Entertaining, as we do, this view of the true construction and meaning of the statute, we are bound to say to you, that the levy and description, made and returned by the sheriff, are valid and sufficient in law, and that the plaintiff's objection on this ground, can not avail him in this case.
It is contended by the counsel for the defendant that the several pieces or parcels of land, purchased by James A. Harris at different times, and from different persons, and of which he died seized, and which are delineated on the plots which have been submitted to you, adjoined each other, and constituted in fact one tract of land, and were so held by James A. Harris at the time of his decease. On the other hand, the counsel for the plaintiffs contends that these several pieces or parcels did not so adjoin each other as to constitute one tract, but were distinct and separate parcels, and were so held by Mr. Harris at the time of his death.
It will be for you, gentleman of the jury, to determine from the evidence before you, which of these two propositions or positions, is the true one; for upon the solution of the question, involved in these propositions, must depend your verdict.
The description of the land levied on, as recited in the Venditioni Exponas, and set out in the sheriff's deed — namely "No. 2, a certain tract or parcel of land situate in Dagsboro Hd. and county of Sussex, containing 140 acres, more or less, and no improvements, adjoining lands of Joseph Kollock and others, a part of which is cypress swamp," is sufficient to cover and include all the lands of which James A. Harris died seized situate in Dagsboro Hundred in this County, which adjoined lands of Joseph Kollock and others, upon which, at the time of the levy, there were no improvements, and a part of which was a cypress swamp. And the fact, that the tract contained more than 140 acres will not, of itself, vitiate or avoid the sale; and the purchaser, the defendant in the case, is entitled to all the lands which are fairly included in the description contained in the levy, although the quantity may exceed 140 acres. For where a tract of land is put up and sold as such by the sheriff, that is, sold as a tract of so much land, "more or less," the purchaser takes the whole tract, without reference to the computed quantity which it is said to contain.
The question therefore you are called upon to determine according to the evidence, is, whether the land in dispute constituted an adjoining part of the lands of which James A. Harris died seized, situate in Dagsboro Hd. in this County which adjoined lands of Joseph Kollock and others.
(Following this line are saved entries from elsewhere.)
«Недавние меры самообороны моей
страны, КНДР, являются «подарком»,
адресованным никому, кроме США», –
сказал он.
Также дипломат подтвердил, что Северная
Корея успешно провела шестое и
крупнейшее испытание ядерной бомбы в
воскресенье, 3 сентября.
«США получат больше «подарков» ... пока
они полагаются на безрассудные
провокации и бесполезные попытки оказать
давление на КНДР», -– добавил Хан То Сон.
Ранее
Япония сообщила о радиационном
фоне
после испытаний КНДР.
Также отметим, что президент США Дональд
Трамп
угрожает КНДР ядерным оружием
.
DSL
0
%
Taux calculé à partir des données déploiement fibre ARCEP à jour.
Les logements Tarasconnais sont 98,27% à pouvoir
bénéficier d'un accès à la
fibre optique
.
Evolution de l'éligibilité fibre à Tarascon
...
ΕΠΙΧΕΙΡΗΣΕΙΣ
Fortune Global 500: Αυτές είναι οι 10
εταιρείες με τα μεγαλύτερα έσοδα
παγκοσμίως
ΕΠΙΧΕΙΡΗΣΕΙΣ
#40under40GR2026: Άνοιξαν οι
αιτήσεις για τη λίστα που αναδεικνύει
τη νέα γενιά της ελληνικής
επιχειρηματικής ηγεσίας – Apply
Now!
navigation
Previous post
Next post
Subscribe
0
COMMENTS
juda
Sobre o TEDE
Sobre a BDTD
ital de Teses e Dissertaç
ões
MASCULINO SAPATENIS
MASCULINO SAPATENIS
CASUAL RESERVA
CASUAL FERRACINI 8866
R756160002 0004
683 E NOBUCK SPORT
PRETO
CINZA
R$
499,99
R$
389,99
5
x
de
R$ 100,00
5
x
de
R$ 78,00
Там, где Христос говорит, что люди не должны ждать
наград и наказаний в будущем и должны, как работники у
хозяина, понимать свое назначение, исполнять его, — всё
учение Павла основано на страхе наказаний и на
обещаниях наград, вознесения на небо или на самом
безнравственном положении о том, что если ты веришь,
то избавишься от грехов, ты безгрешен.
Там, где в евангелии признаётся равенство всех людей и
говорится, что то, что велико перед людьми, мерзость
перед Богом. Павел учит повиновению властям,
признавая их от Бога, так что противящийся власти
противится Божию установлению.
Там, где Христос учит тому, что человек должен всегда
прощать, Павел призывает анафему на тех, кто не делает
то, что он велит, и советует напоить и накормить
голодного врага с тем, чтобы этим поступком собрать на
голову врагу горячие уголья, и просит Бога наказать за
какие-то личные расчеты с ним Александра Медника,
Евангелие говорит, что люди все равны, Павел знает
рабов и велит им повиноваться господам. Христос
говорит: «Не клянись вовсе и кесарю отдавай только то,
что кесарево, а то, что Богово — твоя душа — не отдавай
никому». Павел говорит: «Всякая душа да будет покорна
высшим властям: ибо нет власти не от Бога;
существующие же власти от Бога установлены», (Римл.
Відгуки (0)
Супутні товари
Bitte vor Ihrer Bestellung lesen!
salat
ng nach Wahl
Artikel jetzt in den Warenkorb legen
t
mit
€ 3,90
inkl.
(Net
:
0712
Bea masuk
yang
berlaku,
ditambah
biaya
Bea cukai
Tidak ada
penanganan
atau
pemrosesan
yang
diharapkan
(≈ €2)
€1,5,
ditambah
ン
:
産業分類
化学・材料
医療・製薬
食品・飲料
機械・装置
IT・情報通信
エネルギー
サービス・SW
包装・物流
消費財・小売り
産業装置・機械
If you shall be satified from the evidence that such is the fact, then your verdict should be for the defendant.
On the other hand, if you are satisfied from the evidence, that the land in dispute did not constitute an adjoining part of the lands of which James A. Harris died seized, situate in Dagsboro Hundred in this County, which adjoined lands belonging to Joseph Kollock and others, your verdict should be in favor of the plaintiffs.